Prometido por Emmanuel Macron, mas que permaneceu letra morta durante muito tempo, um plano contra a infertilidade está a ver a luz do dia. Apresentado quinta-feira, 5 de fevereiro pelo governo, pretende sensibilizar para este assunto, que afeta mais de 3 milhões de franceses.
“As questões da infertilidade foram analisadas em todos os seus aspectos” para permitir que “lançamento imediato de medidas concretas há muito aguardadas”declarou quinta-feira a ministra da Saúde, Stéphanie Rist, ao apresentar este plano.

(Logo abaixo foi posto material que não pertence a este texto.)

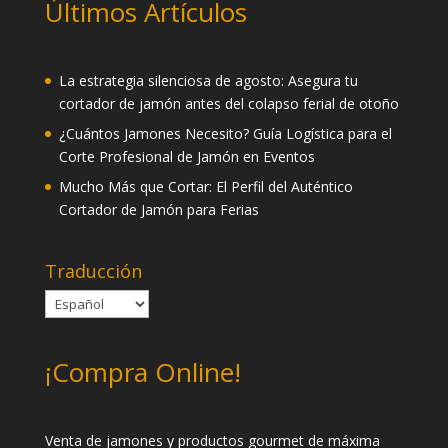
Últimos Artículos
La estrategia silenciosa de agosto: Asegura tu
cortador de jamón antes del colapso ferial de otoño
¿Cuántos Jamones Necesito? Guía Logística para el
Corte Profesional de Jamón en Eventos
Mucho Más que Cortar: El Perfil del Auténtico
Cortador de Jamón para Ferias
Traducción
¡Compra Online!
Venta de jamones y productos gourmet de máxima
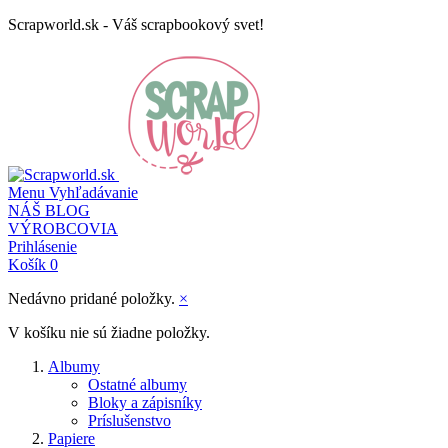
Scrapworld.sk - Váš scrapbookový svet!
Menu
Vyhľadávanie
NÁŠ BLOG
VÝROBCOVIA
Prihlásenie
Košík
0
Nedávno pridané položky.
×
V košíku nie sú žiadne položky.
Albumy
Ostatné albumy
Bloky a zápisníky
Príslušenstvo
Papiere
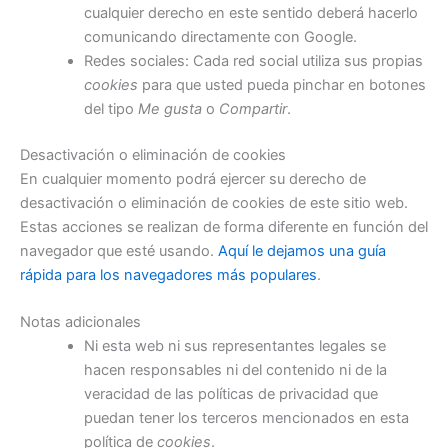
cualquier derecho en este sentido deberá hacerlo
comunicando directamente con Google.
Redes sociales: Cada red social utiliza sus propias
cookies
para que usted pueda pinchar en botones
del tipo
Me gusta
o
Compartir
.
Desactivación o eliminación de cookies
En cualquier momento podrá ejercer su derecho de
desactivación o eliminación de cookies de este sitio web.
Estas acciones se realizan de forma diferente en función del
navegador que esté usando.
Aquí le dejamos una guía
rápida para los navegadores más populares
.
Notas adicionales
Ni esta web ni sus representantes legales se
hacen responsables ni del contenido ni de la
veracidad de las políticas de privacidad que
puedan tener los terceros mencionados en esta
política de
cookies
.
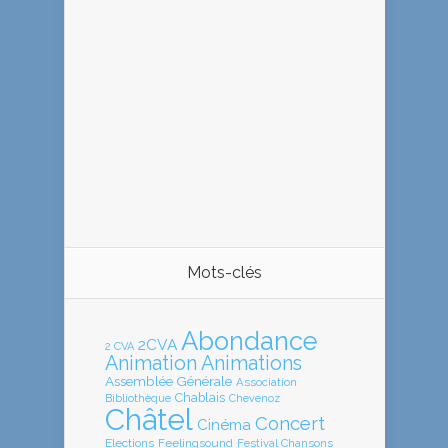
Mots-clés
Abondance
2CVA
2 CVA
Animation
Animations
Assemblée Générale
Association
Chablais
Bibliothèque
Chevenoz
Châtel
Concert
Cinéma
Elections
Feelingsound
Festival Chansons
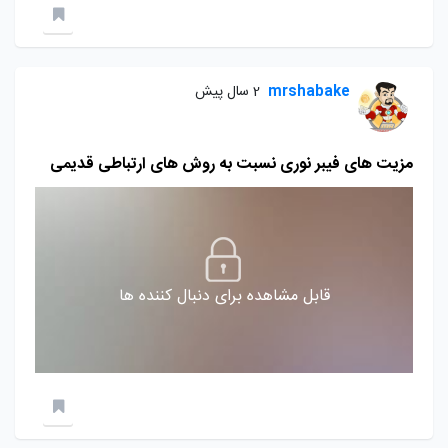
mrshabake
2 سال پیش
مزیت های فیبر نوری نسبت به روش های ارتباطی قدیمی
قابل مشاهده برای دنبال کننده ها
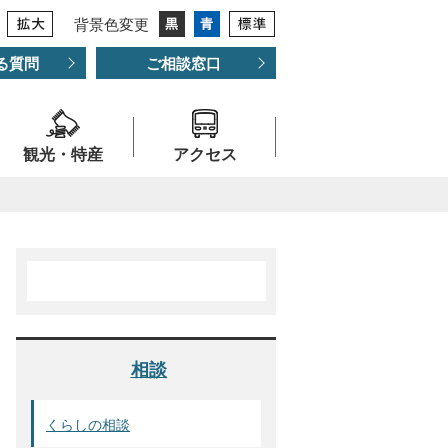
背景色変更
る質問
ご相談窓口
観光・特産
アクセス
相談
くらしの相談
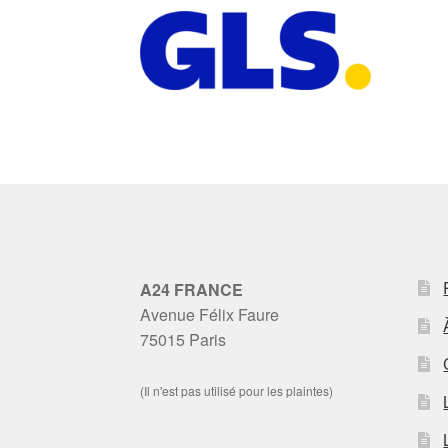
A24 FRANCE
Avenue Félix Faure
75015 Paris
(Il n'est pas utilisé pour les plaintes)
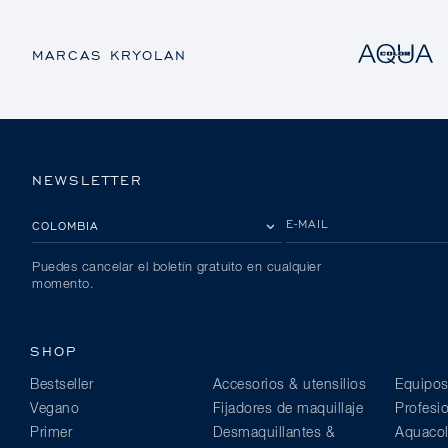
MARCAS KRYOLAN
NEWSLETTER
POR FAVOR, SELECCIONA TU PAÍS
E-MAIL
Puedes cancelar el boletín gratuito en cualquier
momento.
SHOP
Bestseller
Accesorios & utensilios
Equipos
Vegano
Fijadores de maquillaje
Profesi
Primer
Desmaquillantes &
Aquacol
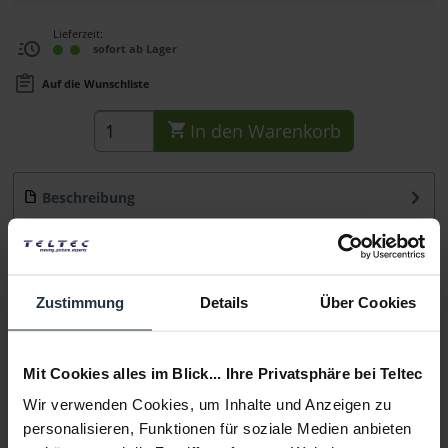
Lieferzeit:
sofort ab Lager
Auf die Wunschliste
In den
Warenkorb
Beschreibung
Hauptmerkmale vertikale Kameraplatte mit 1/4-20- und
3/8-16-Gewindelöchern und zusätzlichen...
mehr
Beratung
Zustimmung
Details
Über Cookies
Medien
Mit Cookies alles im Blick... Ihre Privatsphäre bei Teltec
Wir verwenden Cookies, um Inhalte und Anzeigen zu
Infos zu Hersteller & Produktsicherheit
personalisieren, Funktionen für soziale Medien anbieten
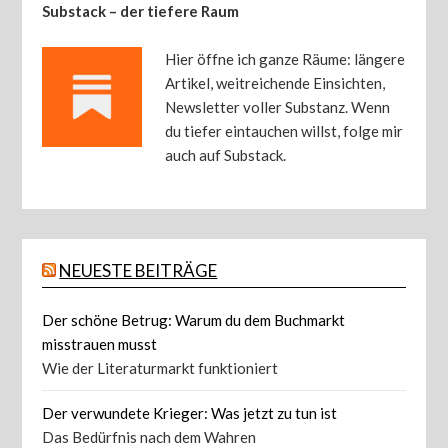
Substack – der tiefere Raum
Hier öffne ich ganze Räume: längere
Artikel, weitreichende Einsichten,
Newsletter voller Substanz. Wenn
du tiefer eintauchen willst, folge mir
auch auf Substack.
NEUESTE BEITRÄGE
Der schöne Betrug: Warum du dem Buchmarkt
misstrauen musst
Wie der Literaturmarkt funktioniert
Der verwundete Krieger: Was jetzt zu tun ist
Das Bedürfnis nach dem Wahren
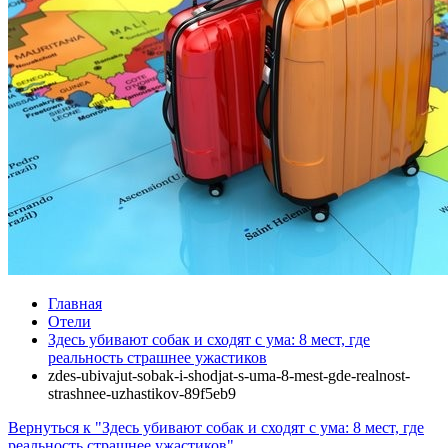
Главная
Отели
Здесь убивают собак и сходят с ума: 8 мест, где
реальность страшнее ужастиков
zdes-ubivajut-sobak-i-shodjat-s-uma-8-mest-gde-realnost-
strashnee-uzhastikov-89f5eb9
Вернуться к "Здесь убивают собак и сходят с ума: 8 мест, где
реальность страшнее ужастиков"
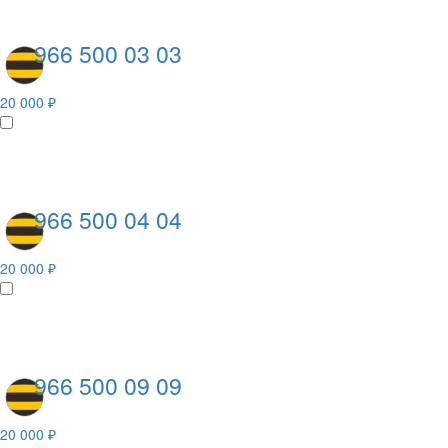
966 500 03 03
20 000 ₽
966 500 04 04
20 000 ₽
966 500 09 09
20 000 ₽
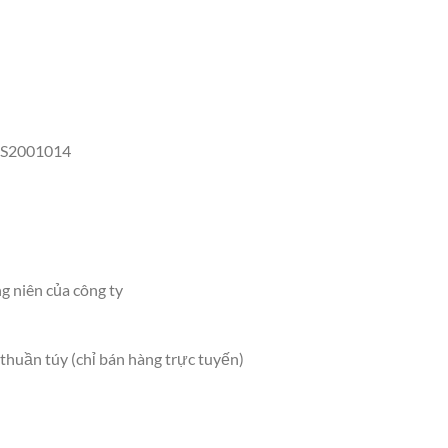
 YS2001014
g niên của công ty
thuần túy (chỉ bán hàng trực tuyến)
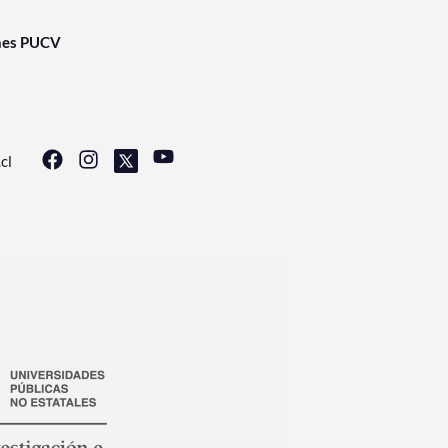
nes PUCV
cl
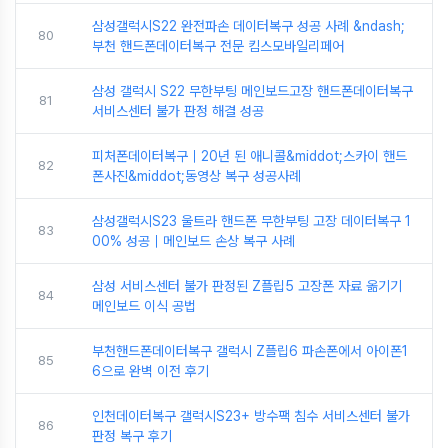
삼성갤럭시S22 완전파손 데이터복구 성공 사례 &ndash;
80
부천 핸드폰데이터복구 전문 킴스모바일리페어
삼성 갤럭시 S22 무한부팅 메인보드고장 핸드폰데이터복구
81
서비스센터 불가 판정 해결 성공
피처폰데이터복구｜20년 된 애니콜&middot;스카이 핸드
82
폰사진&middot;동영상 복구 성공사례
삼성갤럭시S23 울트라 핸드폰 무한부팅 고장 데이터복구 1
83
00% 성공｜메인보드 손상 복구 사례
삼성 서비스센터 불가 판정된 Z플립5 고장폰 자료 옮기기
84
메인보드 이식 공법
부천핸드폰데이터복구 갤럭시 Z플립6 파손폰에서 아이폰1
85
6으로 완벽 이전 후기
인천데이터복구 갤럭시S23+ 방수팩 침수 서비스센터 불가
86
판정 복구 후기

Medida-chave do plano, uma mensagem deve, a partir do final do verão, ser enviada a todos os franceses quando completarem 29 anos. No entanto, promete Mmeu Rist, isso será feito sem qualquer pressão: “O papel da política não é dizer se devemos ter filhos ou com que idade: o que devemos evitar é continuar a ouvir “se eu soubesse”. »
Este esclarecimento surge num contexto em que o Sr. Macron foi criticado por várias associações feministas por ter ligado a infertilidade a um problema de “Rearmamento demográfico”uma vontade política com uma retórica bélica considerada inadequada.
Site de informações
Uma campanha de comunicação sobre questões de reprodução deverá ser lançada no final de 2026 e, muito em breve, estará disponível um site informativo sobre o assunto. O plano, cujo orçamento total não está especificado, não se limita à comunicação. O ministério também quer aumentar as possibilidades de congelamento dos óvulos, solução permitida pela lei relativa à bioética de 2021, mas que na realidade enfrenta longos tempos de espera.
Até 2028, o ministério gostaria de autorizar várias dezenas de novos estabelecimentos a fazê-lo. Ele planeia claramente abrir estas terras ao sector privado, garantindo ao mesmo tempo que o procedimento permanecerá livre e isento de “lógica de mercado”.
O plano também promete um melhor manejo da síndrome dos ovários policísticos (SOP), um distúrbio que afeta muitas mulheres e promove a infertilidade. Este é também o caso da endometriose, mas embora esta já seja objecto de um plano governamental, a SOP permaneceu até agora praticamente ausente do discurso público.
“Um ponto de partida”
Entre os pacientes, o anúncio deste plano foi bem recebido pelo coletivo BAMP, que reúne pessoas inférteis ou em processo de procriação medicamente assistida (PMA). “Estamos caminhando para uma nova era, nunca estivemos neste nível de consideração dos temas fertilidade e infertilidade”declarou a sua presidente, Virginie Rio, à Agence France-Presse (AFP), dizendo, no entanto, que este era um ponto de partida e que permanecia “muito trabalho”.
A organização faz campanha, por exemplo, pela autorização em França do PGD-A, um método de diagnóstico que permite identificar anomalias nos embriões antes de os implantar. O objetivo é evitar inúmeras TAR fadadas ao fracasso, mas esta técnica é objeto de debates éticos relativamente a uma potencial deriva eugénica.
Já se passaram dois anos desde que o chefe de Estado, Emmanuel Macron, prometeu tal plano, cujas raízes remontam até a 2022, quando foi publicado um relatório sobre o assunto solicitado pelo governo da época. Embora a infertilidade afete, de acordo com este relatório, 3,3 milhões de franceses, nada de concreto foi implementado.
Apenas uma componente ligada à investigação se concretizou com o lançamento de vários programas, por exemplo para melhorar a eficiência dos PMA, apesar do financiamento ter dificuldades em materializar-se.
O próprio destino do plano era incerto. À frente do Ministério da Saúde durante a maior parte de 2024 e 2025, Catherine Vautrin indicou a sua preferência por um plano mais amplo, em torno dos temas do envelhecimento e da natalidade, levantando receios de uma mistura de géneros entre os especialistas.
A reorientação para a infertilidade é agora assumida pelo seu sucessor, M.meu Rista. Os franceses, quando querem um filho, “não perca tempo olhando gráficos demográficos”disse seu gabinete durante discussões com a imprensa.
Juntamente com o plano contra a infertilidade, que será conduzido pelos autores do relatório de 2022, o professor Samir Hamamah e a paciente Salomé Berlioux, o ministério anunciou que está a trabalhar em questões de saúde relacionadas com o nascimento, enquanto a França tem taxas de mortalidade infantil e materna significativamente mais elevadas do que muitos vizinhos europeus.